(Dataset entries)
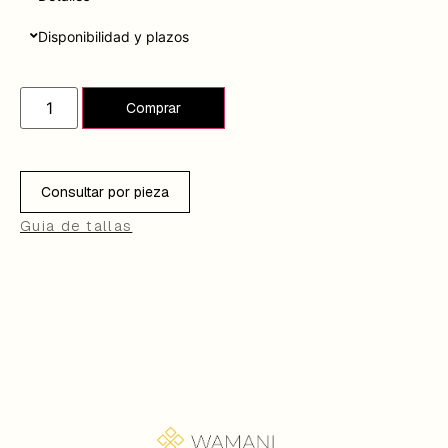
Disponibilidad y plazos
Añadir al carrito
Consultar por pieza
Guia de tallas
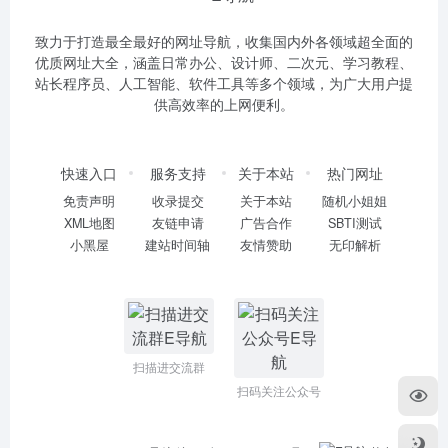
致力于打造最全最好的网址导航，收集国内外各领域超全面的
优质网址大全，涵盖日常办公、设计师、二次元、学习教程、
站长程序员、人工智能、软件工具等多个领域，为广大用户提
供高效率的上网便利。
快速入口
服务支持
关于本站
热门网址
免责声明
收录提交
关于本站
随机小姐姐
XML地图
友链申请
广告合作
SBTI测试
小黑屋
建站时间轴
友情赞助
无印解析
扫描进交流群
扫码关注公众号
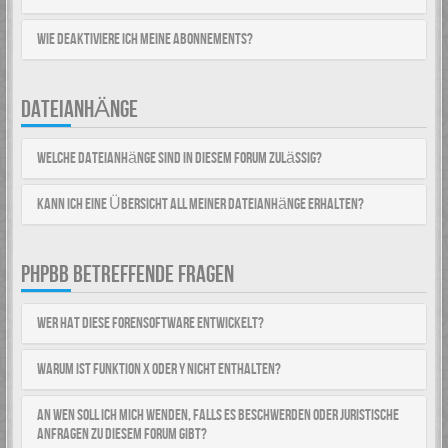
Wie deaktiviere ich meine Abonnements?
DATEIANHÄNGE
Welche Dateianhänge sind in diesem Forum zulässig?
Kann ich eine Übersicht all meiner Dateianhänge erhalten?
PHPBB BETREFFENDE FRAGEN
Wer hat diese Forensoftware entwickelt?
Warum ist Funktion x oder y nicht enthalten?
An wen soll ich mich wenden, falls es Beschwerden oder juristische
Anfragen zu diesem Forum gibt?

Your goal -
Copy out all the data without changing anything, and drop the pictures.

Response to the task -
Disponibilidad y plazos
Añadir al carrito
Consultar por pieza
Guia de tallas
致力于打造最全最好的网址导航，收集国内外各领域超全面的
优质网址大全，涵盖日常办公、设计师、二次元、学习教程、
站长程序员、人工智能、软件工具等多个领域，为广大用户提
供高效率的上网便利。
快速入口
服务支持
关于本站
热门网址
免责声明
收录提交
关于本站
随机小姐姐
XML地图
友链申请
广告合作
SBTI测试
小黑屋
建站时间轴
友情赞助
无印解析
扫描进交流群
扫码关注公众号
Wie deaktiviere ich meine Abonnements?
DATEIANHÄNGE
Welche Dateianhänge sind in diesem Forum zulässig?
Kann ich eine Übersicht all meiner Dateianhänge erhalten?
PHPBB BETREFFENDE FRAGEN
Wer hat diese Forensoftware entwickelt?
Warum ist Funktion x oder y nicht enthalten?
An wen soll ich mich wenden, falls es Beschwerden oder juristische
Anfragen zu diesem Forum gibt?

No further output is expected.